**WHAT YOU SHOULD DO**
The lines you return must be all those in the data that hold the string "texto".

**MATERIAL SHOWN**
....................
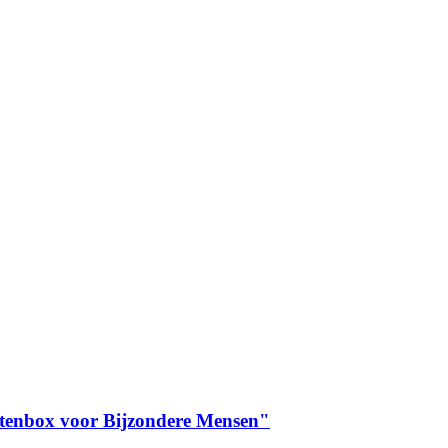
itenbox voor Bijzondere Mensen"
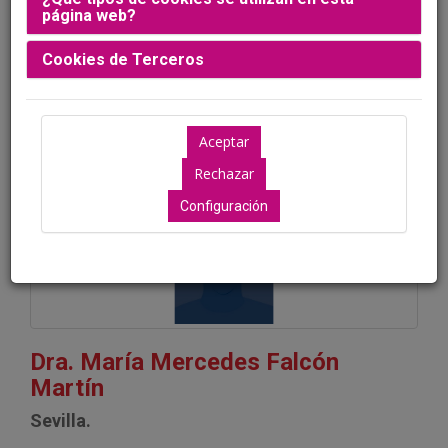
página web?
Cookies de Terceros
Moderadores
Configuración
Dra. María Mercedes Falcón
Martín
Sevilla.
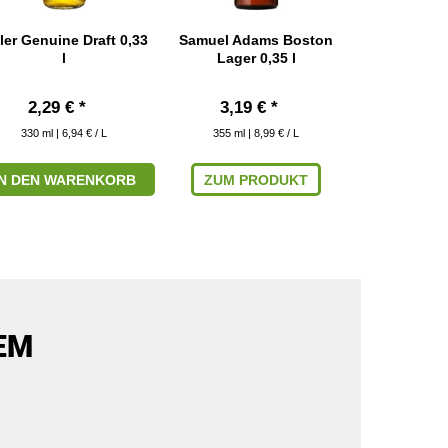
ller Genuine Draft 0,33
Samuel Adams Boston
USA Bier P
l
Lager 0,35 l
Bie
2,29 € *
3,19 € *
18,99
330
ml
| 6,94 € / L
355
ml
| 8,99 € / L
1730
ml
|
IN DEN WARENKORB
ZUM PRODUKT
ZUM P
EM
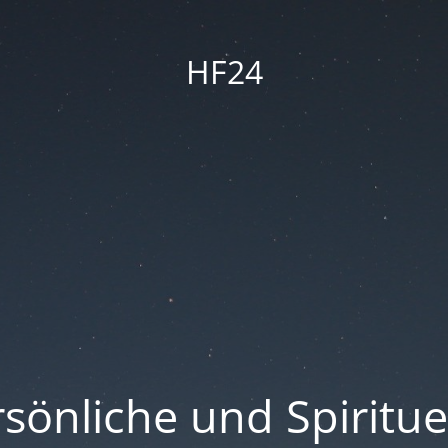
HF24
sönliche und Spiritue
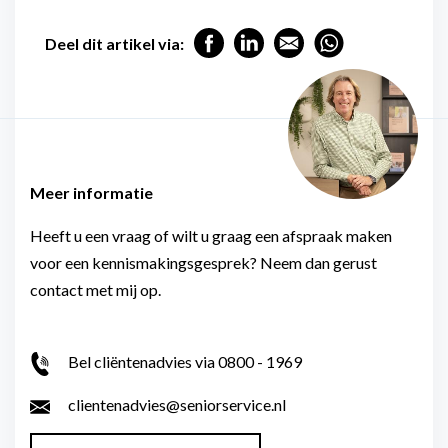
Deel dit artikel via:
Meer informatie
Heeft u een vraag of wilt u graag een afspraak maken
voor een kennismakingsgesprek? Neem dan gerust
contact met mij op.
Bel cliëntenadvies via 0800 - 1969
clientenadvies@seniorservice.nl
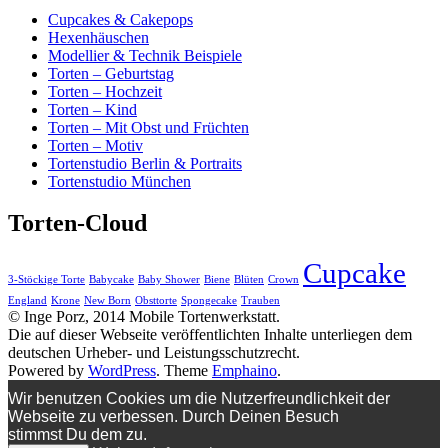
Cupcakes & Cakepops
Hexenhäuschen
Modellier & Technik Beispiele
Torten – Geburtstag
Torten – Hochzeit
Torten – Kind
Torten – Mit Obst und Früchten
Torten – Motiv
Tortenstudio Berlin & Portraits
Tortenstudio München
Torten-Cloud
Cupcake
3-Stöckige Torte
Babycake
Baby Shower
Biene
Blüten
Crown
England
Krone
New Born
Obsttorte
Spongecake
Trauben
© Inge Porz, 2014 Mobile Tortenwerkstatt.
Die auf dieser Webseite veröffentlichten Inhalte unterliegen dem
deutschen Urheber- und Leistungsschutzrecht.
Powered by
WordPress
. Theme
Emphaino
.
Wir benutzen Cookies um die Nutzerfreundlichkeit der
Webseite zu verbessen. Durch Deinen Besuch
stimmst Du dem zu.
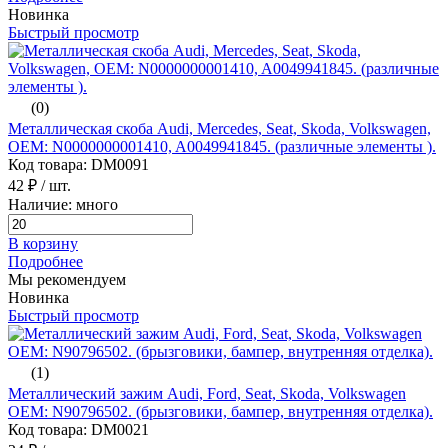
Новинка
Быстрый просмотр
(0)
Металлическая скоба Audi, Mercedes, Seat, Skoda, Volkswagen,
ОЕМ: N0000000001410, A0049941845. (различные элементы ).
Код товара: DM0091
42 ₽
/ шт.
Наличие: много
В корзину
Подробнее
Мы рекомендуем
Новинка
Быстрый просмотр
(1)
Металлический зажим Audi, Ford, Seat, Skoda, Volkswagen
ОЕМ: N90796502. (брызговики, бампер, внутренняя отделка).
Код товара: DM0021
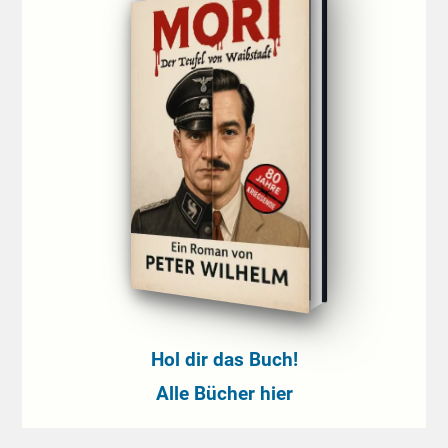
Hol dir das Buch!
Alle Bücher hier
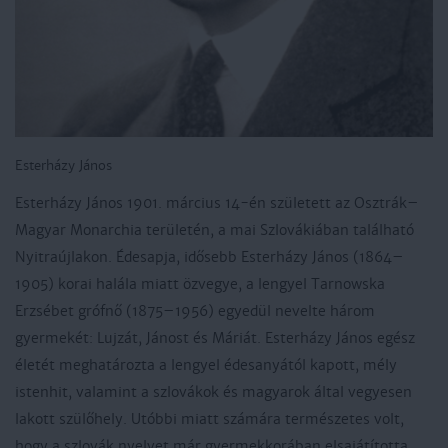
Esterházy János
Esterházy János 1901. március 14-én született az Osztrák–
Magyar Monarchia területén, a mai Szlovákiában található
Nyitraújlakon. Édesapja, idősebb Esterházy János (1864–
1905) korai halála miatt özvegye, a lengyel Tarnowska
Erzsébet grófnő (1875–1956) egyedül nevelte három
gyermekét: Lujzát, Jánost és Máriát. Esterházy János egész
életét meghatározta a lengyel édesanyától kapott, mély
istenhit, valamint a szlovákok és magyarok által vegyesen
lakott szülőhely. Utóbbi miatt számára természetes volt,
hogy a szlovák nyelvet már gyermekkorában elsajátította.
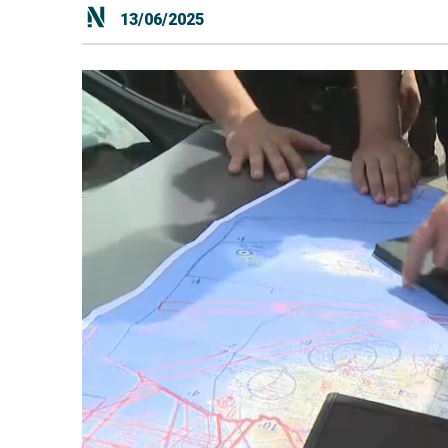
13/06/2025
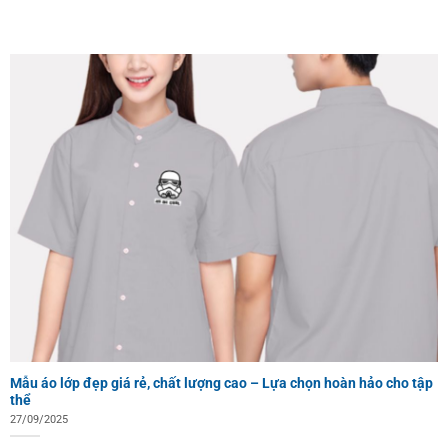
Mẫu áo lớp đẹp giá rẻ, chất lượng cao – Lựa chọn hoàn hảo cho tập
thể
27/09/2025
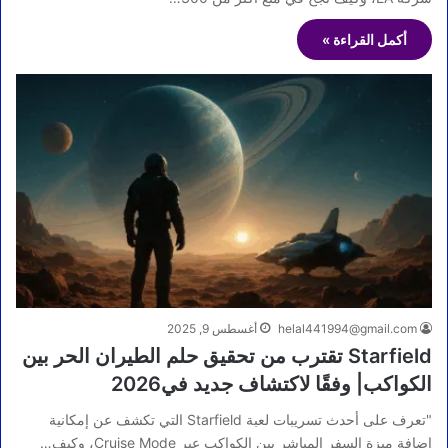
أكمل القراءة »
helal441994@gmail.com
أغسطس 9, 2025
Starfield تقترب من تحقيق حلم الطيران الحر بين
الكواكب| وفقًا لاكتشاف جديد في2026
"تعرف على أحدث تسريبات لعبة Starfield التي تكشف عن إمكانية
إضافة ميزة السفر المباشر بين الكواكب عبر Cruise Mode، وكيف…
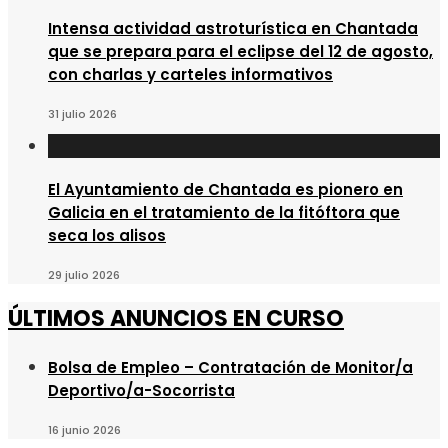
Intensa actividad astroturística en Chantada
que se prepara para el eclipse del 12 de agosto,
con charlas y carteles informativos
31 julio 2026
El Ayuntamiento de Chantada es pionero en
Galicia en el tratamiento de la fitóftora que
seca los alisos
29 julio 2026
ÚLTIMOS ANUNCIOS EN CURSO
Bolsa de Empleo – Contratación de Monitor/a
Deportivo/a-Socorrista
16 junio 2026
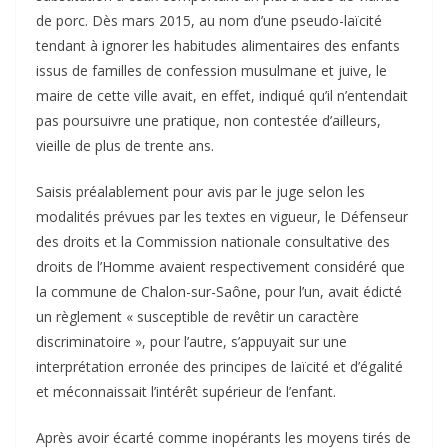
de porc. Dès mars 2015, au nom d’une pseudo-laïcité
tendant à ignorer les habitudes alimentaires des enfants
issus de familles de confession musulmane et juive, le
maire de cette ville avait, en effet, indiqué qu’il n’entendait
pas poursuivre une pratique, non contestée d’ailleurs,
vieille de plus de trente ans.
Saisis préalablement pour avis par le juge selon les
modalités prévues par les textes en vigueur, le Défenseur
des droits et la Commission nationale consultative des
droits de l’Homme avaient respectivement considéré que
la commune de Chalon-sur-Saône, pour l’un, avait édicté
un règlement « susceptible de revêtir un caractère
discriminatoire », pour l’autre, s’appuyait sur une
interprétation erronée des principes de laïcité et d’égalité
et méconnaissait l’intérêt supérieur de l’enfant.
Après avoir écarté comme inopérants les moyens tirés de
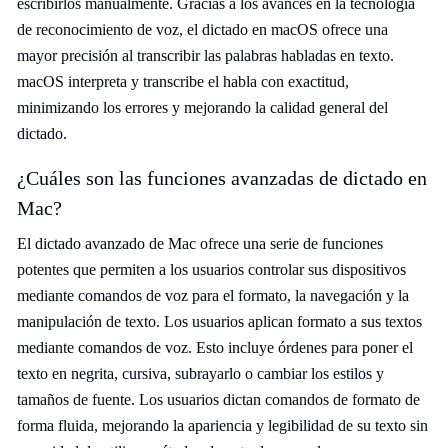
escribirlos manualmente. Gracias a los avances en la tecnología
de reconocimiento de voz, el dictado en macOS ofrece una
mayor precisión al transcribir las palabras habladas en texto.
macOS interpreta y transcribe el habla con exactitud,
minimizando los errores y mejorando la calidad general del
dictado.
¿Cuáles son las funciones avanzadas de dictado en
Mac?
El dictado avanzado de Mac ofrece una serie de funciones
potentes que permiten a los usuarios controlar sus dispositivos
mediante comandos de voz para el formato, la navegación y la
manipulación de texto. Los usuarios aplican formato a sus textos
mediante comandos de voz. Esto incluye órdenes para poner el
texto en negrita, cursiva, subrayarlo o cambiar los estilos y
tamaños de fuente. Los usuarios dictan comandos de formato de
forma fluida, mejorando la apariencia y legibilidad de su texto sin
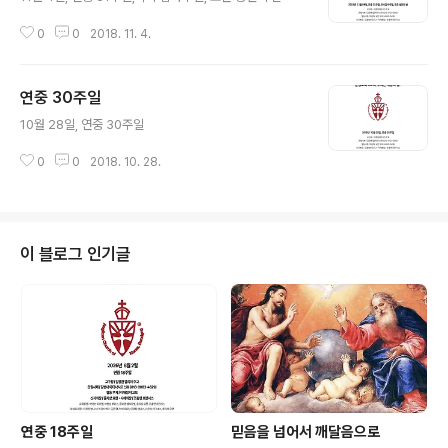
0
0
2018. 11. 4.
연중 30주일
글 내용
10월 28일, 연중 30주일
0
0
2018. 10. 28.
이 블로그 인기글
연중 18주일
믿음을 넘어서 깨달음으로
....................
**COMPLETED EXERCISE**
mayor precisión al transcribir las palabras habladas en texto.
manipulación de texto. Los usuarios aplican formato a sus textos
texto en negrita, cursiva, subrayarlo o cambiar los estilos y
forma fluida, mejorando la apariencia y legibilidad de su texto sin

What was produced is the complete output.